Data excerpts
■ ■ ■ ■ ■

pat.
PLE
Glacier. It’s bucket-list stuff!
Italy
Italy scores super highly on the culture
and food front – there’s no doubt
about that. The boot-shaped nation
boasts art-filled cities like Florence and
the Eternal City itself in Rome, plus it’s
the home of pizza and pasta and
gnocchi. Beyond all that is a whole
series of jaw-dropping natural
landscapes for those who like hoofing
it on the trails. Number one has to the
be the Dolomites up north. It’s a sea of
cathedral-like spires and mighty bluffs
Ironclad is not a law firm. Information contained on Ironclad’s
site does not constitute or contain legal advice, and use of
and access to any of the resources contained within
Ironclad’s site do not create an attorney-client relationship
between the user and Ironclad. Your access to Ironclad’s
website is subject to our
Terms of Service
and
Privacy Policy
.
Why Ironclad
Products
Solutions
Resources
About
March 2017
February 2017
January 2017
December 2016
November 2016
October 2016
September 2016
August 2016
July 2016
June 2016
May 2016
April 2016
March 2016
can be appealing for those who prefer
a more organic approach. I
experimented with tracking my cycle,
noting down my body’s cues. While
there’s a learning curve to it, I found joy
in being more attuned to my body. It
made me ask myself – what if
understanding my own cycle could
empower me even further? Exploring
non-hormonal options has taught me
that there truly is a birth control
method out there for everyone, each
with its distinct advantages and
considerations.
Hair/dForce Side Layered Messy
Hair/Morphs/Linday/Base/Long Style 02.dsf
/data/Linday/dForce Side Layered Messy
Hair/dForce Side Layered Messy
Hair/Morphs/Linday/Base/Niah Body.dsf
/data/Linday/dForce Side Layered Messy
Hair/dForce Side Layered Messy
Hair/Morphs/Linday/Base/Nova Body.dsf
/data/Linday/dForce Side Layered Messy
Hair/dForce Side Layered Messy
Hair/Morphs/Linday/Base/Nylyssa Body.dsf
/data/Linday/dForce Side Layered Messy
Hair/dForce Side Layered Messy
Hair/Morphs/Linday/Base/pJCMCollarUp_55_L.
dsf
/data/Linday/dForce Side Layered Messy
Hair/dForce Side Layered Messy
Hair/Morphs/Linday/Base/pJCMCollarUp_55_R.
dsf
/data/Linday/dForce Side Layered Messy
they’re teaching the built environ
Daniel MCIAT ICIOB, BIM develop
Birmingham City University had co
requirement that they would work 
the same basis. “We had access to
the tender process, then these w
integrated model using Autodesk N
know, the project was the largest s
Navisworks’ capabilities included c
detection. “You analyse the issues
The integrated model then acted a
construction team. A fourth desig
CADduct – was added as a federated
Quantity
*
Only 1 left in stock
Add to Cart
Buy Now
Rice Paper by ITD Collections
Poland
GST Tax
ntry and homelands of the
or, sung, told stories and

■ ■ ■ ■ ■

WORK TO COMPLETE: Set aside each line above that includes the string "those" and report it.

ANSWER TO THIS EXERCISE:
landscapes for those who like hoofing
can be appealing for those who prefer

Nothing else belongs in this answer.